Leaving a cell phone may not be a solution. Kids will play with electronics if left to themselves, and the fancier that phone is, the more they might mess up a program or setting on it if they play with yours. Then the mechanism jams and they can't call for help if their lives depended on it (which it does).

The days when we could roll windows down and manually lock doors are over.If it is too hot for you, it's worse for the kids. Either leave them home with a sitter or someone who can be responsible for them, or take them in the store or wherever with you. Just don't forget your kid or kids are THERE - right beside you or in the back seat.
cherokeepatti · 61-69, F
@MaryJanine Am thinking that the "leaving the cell phone" might get the parent's attention since it's something they always carry with them. I don't know. People don't look in the backseat when they lock the car up? They just lock it and run? If they care they'll leave their purse, their lunch bag, brief case, phone, etc. on the floor in the back of the car and then they'll have to look.
MaryJanine · 61-69, F
Maybe they might. I don't know. But my mom had as many as four kids at one time when she was alive and driving, and she never left us or anything to amuse us in the car. That was before cellphones (1960's) were heard of.
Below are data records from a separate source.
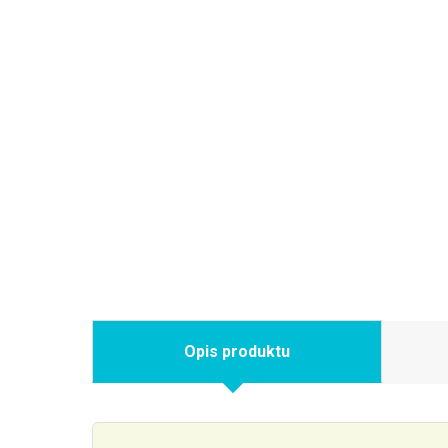
Opis produktu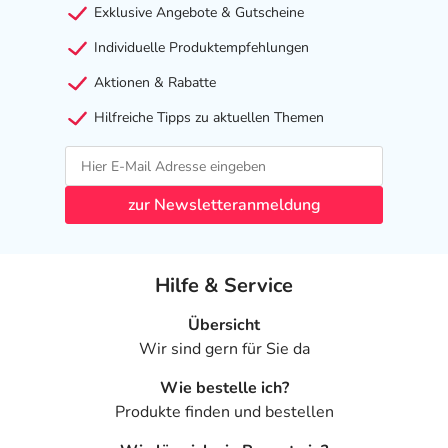
Nebenwirkungen
Exklusive Angebote & Gutscheine
Welche unerwünschten Wirkungen können auftreten?
Individuelle Produktempfehlungen
Aktionen & Rabatte
- Mundtrockenheit
- Verdauungsbeschwerden
Hilfreiche Tipps zu aktuellen Themen
- Verstopfung
- Bauchschmerzen
- Übelkeit
zur Newsletteranmeldung
- Trockene Augen
- Trockene Nasenschleimhaut
- Störung der Nah- und Ferneinstellung des Auges
Hilfe & Service
(Akkommodation)
- Herzbeschwerden mit beschleunigtem Puls (Herzrasen)
Übersicht
- Durchfall
Wir sind gern für Sie da
- Entweichen von Darmgasen
- Blähung
Wie bestelle ich?
- Hautausschlag
Produkte finden und bestellen
- Blasenentleerungsstörung (mit Restharnbildung)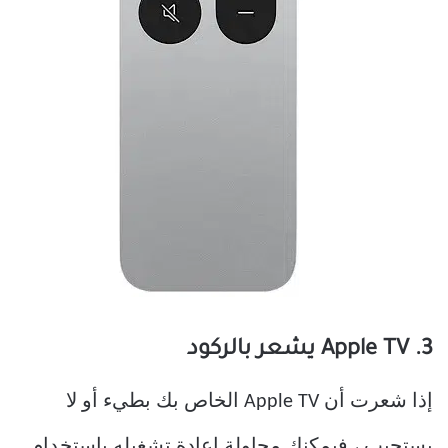
3. Apple TV يشعر بالركود
إذا شعرت أن Apple TV الخاص بك بطيء أو لا
يستجيب ، فيمكنك محاولة إعادة تشغيله باستخدام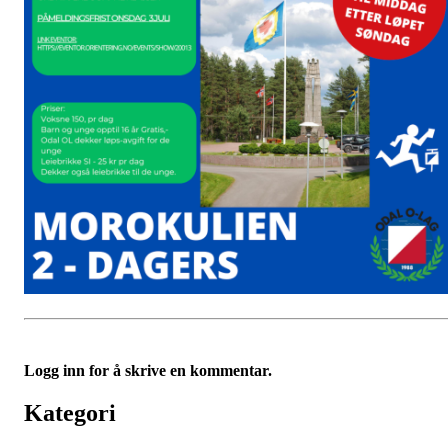
Logg inn for å skrive en kommentar.
Kategori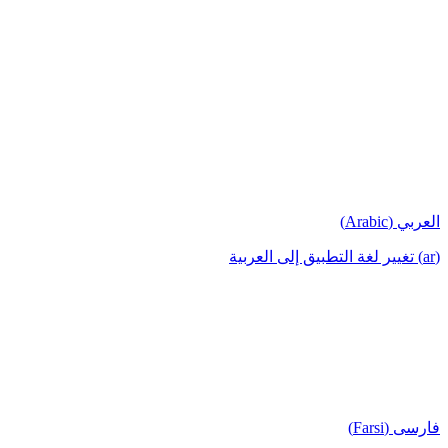
العربي (Arabic)
(ar) تغيير لغة التطبيق إلى العربية
فارسی (Farsi)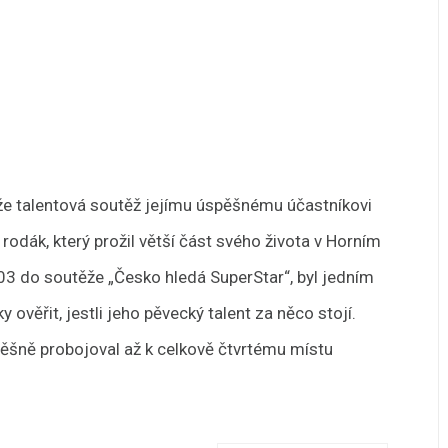
e talentová soutěž jejímu úspěšnému účastníkovi
 rodák, který prožil větší část svého života v Horním
03 do soutěže „Česko hledá SuperStar“, byl jedním
 ověřit, jestli jeho pěvecký talent za něco stojí.
spěšně probojoval až k celkově čtvrtému místu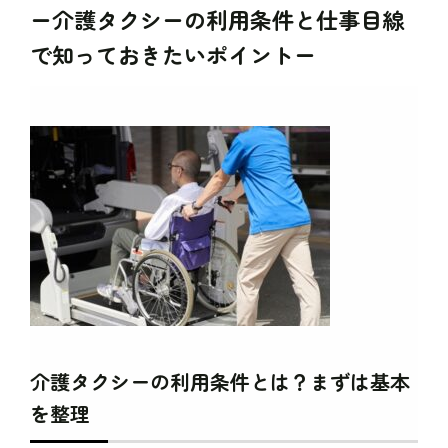
ー介護タクシーの利用条件と仕事目線
で知っておきたいポイントー
介護タクシーの利用条件とは？まずは基本
を整理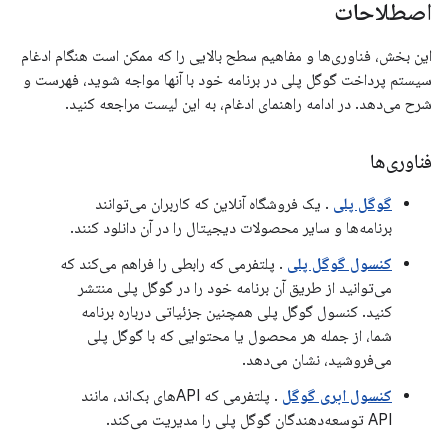
اصطلاحات
این بخش، فناوری‌ها و مفاهیم سطح بالایی را که ممکن است هنگام ادغام
سیستم پرداخت گوگل پلی در برنامه خود با آنها مواجه شوید، فهرست و
شرح می‌دهد. در ادامه راهنمای ادغام، به این لیست مراجعه کنید.
فناوری‌ها
گوگل پلی
. یک فروشگاه آنلاین که کاربران می‌توانند
برنامه‌ها و سایر محصولات دیجیتال را در آن دانلود کنند.
کنسول گوگل پلی
. پلتفرمی که رابطی را فراهم می‌کند که
می‌توانید از طریق آن برنامه خود را در گوگل پلی منتشر
کنید. کنسول گوگل پلی همچنین جزئیاتی درباره برنامه
شما، از جمله هر محصول یا محتوایی که با گوگل پلی
می‌فروشید، نشان می‌دهد.
کنسول ابری گوگل
. پلتفرمی که APIهای بک‌اند، مانند
API توسعه‌دهندگان گوگل پلی را مدیریت می‌کند.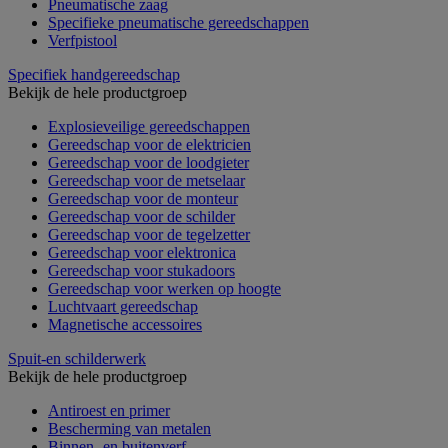
Pneumatische zaag
Specifieke pneumatische gereedschappen
Verfpistool
Specifiek handgereedschap
Bekijk de hele productgroep
Explosieveilige gereedschappen
Gereedschap voor de elektricien
Gereedschap voor de loodgieter
Gereedschap voor de metselaar
Gereedschap voor de monteur
Gereedschap voor de schilder
Gereedschap voor de tegelzetter
Gereedschap voor elektronica
Gereedschap voor stukadoors
Gereedschap voor werken op hoogte
Luchtvaart gereedschap
Magnetische accessoires
Spuit-en schilderwerk
Bekijk de hele productgroep
Antiroest en primer
Bescherming van metalen
Binnen- en buitenverf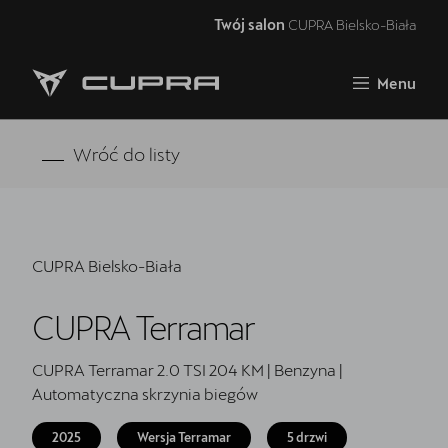
Twój salon
CUPRA Bielsko-Biała
Zamknij
Menu
Strona główna
Oferta i aktualności
Wróć do listy
Samochody dostępne od ręki
Jazda próbna CUPRĄ
CUPRA Bielsko-Biała
Finansowanie
CUPRA Terramar
Serwis
Oryginalne części zamienne
CUPRA Terramar 2.0 TSI 204 KM | Benzyna |
Automatyczna skrzynia biegów
Akcesoria CUPRA
2025
Wersja Terramar
5 drzwi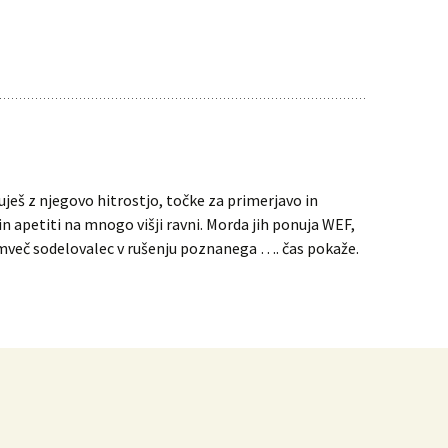
uješ z njegovo hitrostjo, točke za primerjavo in
 in apetiti na mnogo višji ravni. Morda jih ponuja WEF,
emveč sodelovalec v rušenju poznanega …. čas pokaže.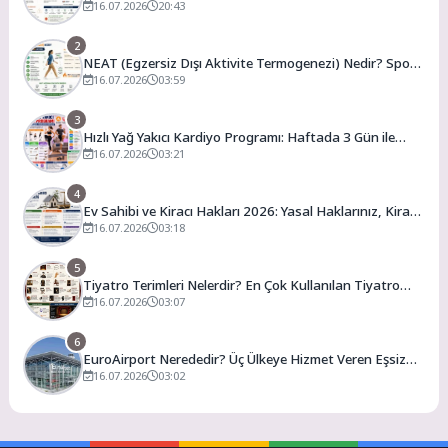
En Uygun Vergili Ülkeler
16.07.2026
20:43
2
NEAT (Egzersiz Dışı Aktivite Termogenezi) Nedir? Spor
Salonuna Gitmeden Günlük Kalori Yakımınızı Artırmanın
16.07.2026
03:59
Yolları
3
Hızlı Yağ Yakıcı Kardiyo Programı: Haftada 3 Gün ile
Evde Forma Girme Formülü
16.07.2026
03:21
4
Ev Sahibi ve Kiracı Hakları 2026: Yasal Haklarınız, Kira
Artış Sınırları ve Bilmeniz Gerekenler
16.07.2026
03:18
5
Tiyatro Terimleri Nelerdir? En Çok Kullanılan Tiyatro
Kavramları ve Anlamları
16.07.2026
03:07
6
EuroAirport Nerededir? Üç Ülkeye Hizmet Veren Eşsiz
Havalimanı Rehberi
16.07.2026
03:02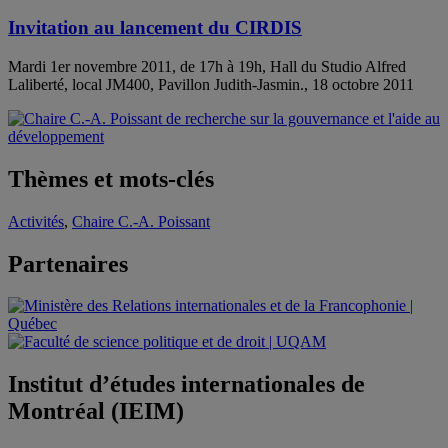
Invitation au lancement du CIRDIS
Mardi 1er novembre 2011, de 17h à 19h, Hall du Studio Alfred
Laliberté, local JM400, Pavillon Judith-Jasmin., 18 octobre 2011
Thèmes et mots-clés
Activités
,
Chaire C.-A. Poissant
Partenaires
Institut d’études internationales de
Montréal (IEIM)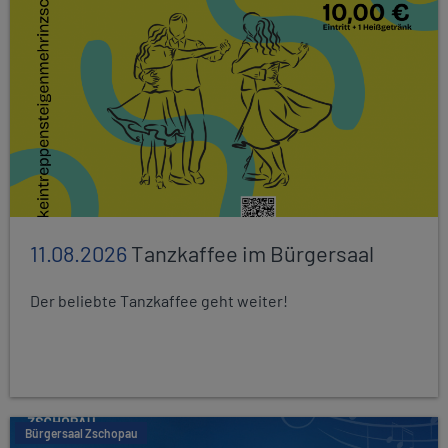
11.08.2026
Tanzkaffee im Bürgersaal
Der beliebte Tanzkaffee geht weiter!
Bürgersaal Zschopau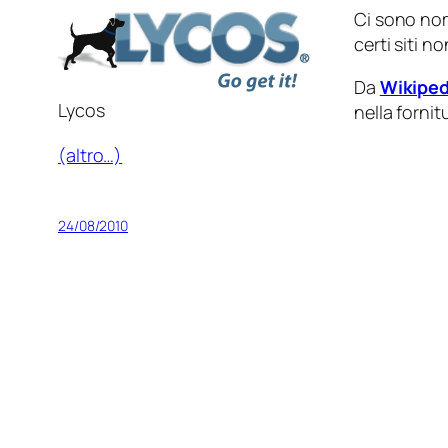
Ci sono nom
certi siti n
Da
Wikiped
Lycos
nella fornit
(altro…)
24/08/2010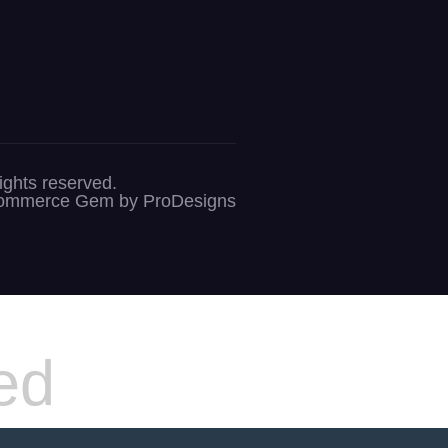
s reserved.
ommerce Gem by
ProDesigns
ed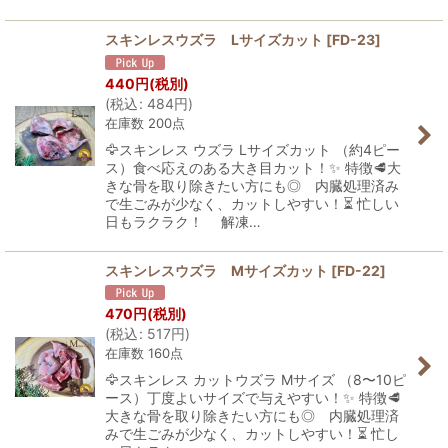
スキンレスウズラ Lサイズカット
[
FD-23
]
440
円
(税別)
(
税込
:
484
円
)
在庫数 200点
🦅スキンレス ウズラ Lサイズカット （約4ピー
ス）食べ応えのある大き目カット！✨ 特徴🥩大
きな骨を取り除きたい方にも◎ 内臓処理済み
で生ごみが少なく、カットしやすい！⏳ 忙しい
日もラクラク！ 解凍…
スキンレスウズラ Mサイズカット
[
FD-22
]
470
円
(税別)
(
税込
:
517
円
)
在庫数 160点
🦅スキンレス カットウズラ Mサイズ （8〜10ピ
ース）丁度よいサイズで与えやすい！✨ 特徴🥩
大きな骨を取り除きたい方にも◎ 内臓処理済
みで生ごみが少なく、カットしやすい！⏳ 忙し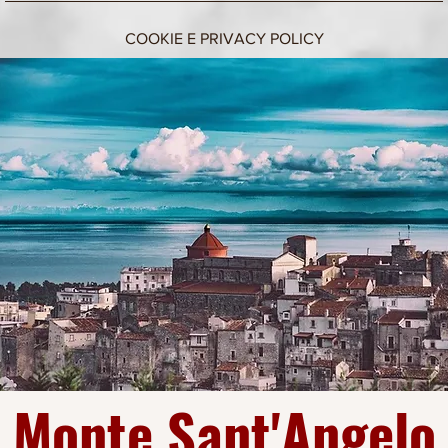
COOKIE E PRIVACY POLICY
Monte Sant'Angelo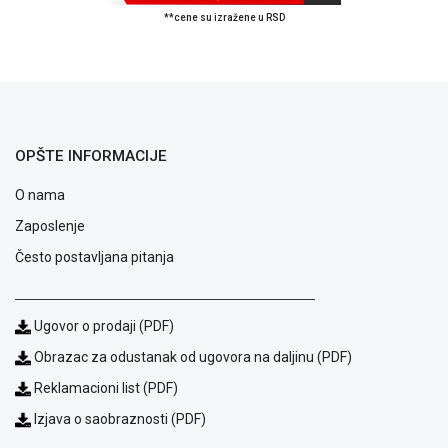
**cene su izražene u RSD
ALAT I
BAŠTA
OUTLET
KRIPTO
OPŠTE INFORMACIJE
IGRAČKE
O nama
Zaposlenje
Često postavljana pitanja
Ugovor o prodaji (PDF)
Obrazac za odustanak od ugovora na daljinu (PDF)
Reklamacioni list (PDF)
Izjava o saobraznosti (PDF)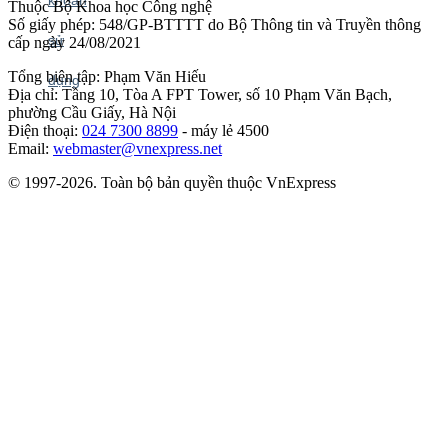
Thuộc Bộ Khoa học Công nghệ
Số giấy phép: 548/GP-BTTTT do Bộ Thông tin và Truyền thông
cấp ngày 24/08/2021
Tổng biên tập: Phạm Văn Hiếu
Địa chỉ: Tầng 10, Tòa A FPT Tower, số 10 Phạm Văn Bạch,
phường Cầu Giấy, Hà Nội
Điện thoại:
024 7300 8899
- máy lẻ 4500
Email:
webmaster@vnexpress.net
© 1997-2026. Toàn bộ bản quyền thuộc VnExpress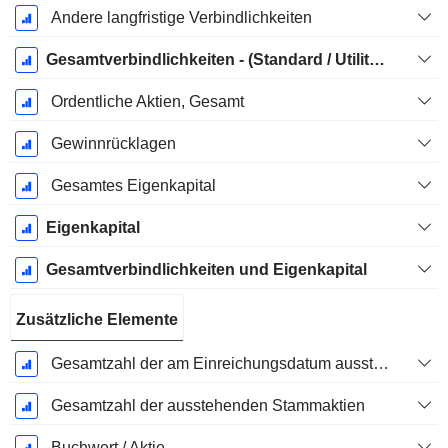
Andere langfristige Verbindlichkeiten
Gesamtverbindlichkeiten - (Standard / Utility Vorlage)
Ordentliche Aktien, Gesamt
Gewinnrücklagen
Gesamtes Eigenkapital
Eigenkapital
Gesamtverbindlichkeiten und Eigenkapital
Zusätzliche Elemente
Gesamtzahl der am Einreichungsdatum ausstehenden Aktien
Gesamtzahl der ausstehenden Stammaktien
Buchwert / Aktie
We went into wherever she was going together - the eldest pushed the shopping cart with the baby in it, and my younger brother and I rode the bottom of the cart. We didn't sit in a hot car for what seems like hours but was in reality only minutes. My girlfriend had six children (all of various ages) and she took all of them with her and made a "nose count" before going to shop. Again, she made sure not to leave them in a hot vehicle.


I agree with the thought, but the cellphone makers urge you to take the phone with you "while you shop". I did that just once when I went to the grocery store. It rang three times while in my pocket, and each time it was a telemarketer. That's why I went back to a landline the first minute I could and gave up the cellphone.